According to a new report by Energy Business Reports, getting consumers to use smart grid technology will prove challenging. The Smart Grid: Achieving Customer Buy-in report, which surveyed 240 industry professionals including utility executives, professors, commercial users, and energy policy makers, investigates how the industry can encourage the public’s adoption of smart grid technologies.
Also essential is educating consumers about what the smart grid is – a recent study showed that 68 percent of Americans have never heard of the smart grid.
EnergyBusinessReports.com publisher, Barbara Drazga, says, “It’s clear that the customers who DO understand what the smart grid is, still aren’t convinced that it will save them money, or benefit them in any other way.
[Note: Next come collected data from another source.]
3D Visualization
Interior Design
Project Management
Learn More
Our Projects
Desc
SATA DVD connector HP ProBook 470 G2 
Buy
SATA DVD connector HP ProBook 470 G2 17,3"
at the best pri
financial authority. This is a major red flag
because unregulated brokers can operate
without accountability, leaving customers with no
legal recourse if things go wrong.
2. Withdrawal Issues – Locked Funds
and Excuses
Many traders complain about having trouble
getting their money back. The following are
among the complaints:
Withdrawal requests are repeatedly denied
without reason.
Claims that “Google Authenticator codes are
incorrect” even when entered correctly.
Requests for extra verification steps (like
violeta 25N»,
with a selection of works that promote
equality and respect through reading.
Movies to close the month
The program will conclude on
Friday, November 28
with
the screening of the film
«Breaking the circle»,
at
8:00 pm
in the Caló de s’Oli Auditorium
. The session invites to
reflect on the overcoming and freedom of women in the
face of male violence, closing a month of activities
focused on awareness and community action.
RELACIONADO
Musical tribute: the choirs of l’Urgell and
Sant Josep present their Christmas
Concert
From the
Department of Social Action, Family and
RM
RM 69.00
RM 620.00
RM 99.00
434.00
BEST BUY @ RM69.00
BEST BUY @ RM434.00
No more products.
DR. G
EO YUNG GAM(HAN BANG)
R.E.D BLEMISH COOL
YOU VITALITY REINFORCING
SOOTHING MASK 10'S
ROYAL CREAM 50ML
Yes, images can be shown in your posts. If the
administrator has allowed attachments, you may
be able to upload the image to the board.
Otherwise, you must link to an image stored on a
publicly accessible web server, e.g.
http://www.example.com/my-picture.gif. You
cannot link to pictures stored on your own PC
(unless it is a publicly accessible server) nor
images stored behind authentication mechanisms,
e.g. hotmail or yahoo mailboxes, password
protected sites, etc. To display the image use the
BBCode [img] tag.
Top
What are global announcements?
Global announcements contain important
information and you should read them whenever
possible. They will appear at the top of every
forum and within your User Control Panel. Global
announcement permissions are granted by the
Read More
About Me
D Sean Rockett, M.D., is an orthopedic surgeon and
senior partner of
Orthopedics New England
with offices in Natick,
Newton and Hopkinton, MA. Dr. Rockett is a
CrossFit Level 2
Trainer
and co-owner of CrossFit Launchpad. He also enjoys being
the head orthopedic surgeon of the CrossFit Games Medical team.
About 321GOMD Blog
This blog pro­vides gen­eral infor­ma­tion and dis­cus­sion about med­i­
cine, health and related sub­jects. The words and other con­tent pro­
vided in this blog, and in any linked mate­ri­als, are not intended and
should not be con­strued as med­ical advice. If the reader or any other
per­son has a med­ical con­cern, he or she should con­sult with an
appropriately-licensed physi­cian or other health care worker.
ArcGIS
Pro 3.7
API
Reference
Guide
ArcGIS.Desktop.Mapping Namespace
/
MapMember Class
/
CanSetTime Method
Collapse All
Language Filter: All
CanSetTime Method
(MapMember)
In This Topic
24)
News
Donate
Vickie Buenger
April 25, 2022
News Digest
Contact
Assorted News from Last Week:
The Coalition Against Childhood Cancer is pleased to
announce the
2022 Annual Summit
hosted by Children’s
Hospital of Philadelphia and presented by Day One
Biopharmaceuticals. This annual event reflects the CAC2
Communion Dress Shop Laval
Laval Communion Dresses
The industry must be able to demonstrate real savings through (successful) smart grid demonstration programs, and offer incentives for initial adoption.”
The study concludes that in addition to being unaware of what the smart grid and related technologies are, consumers are also confused about how smart grid technologies will directly benefit them.
Alan Destribats, Vice President of Utility Practice for JD Power and Associates observes that, “The rational for the smart grid has to be in the benefits to the consumer, how it will help the consumer save money and be more energy efficient. The consumer will only respond to positive benefits, not threats of higher on-peak rates or a utility controlling its appliances.”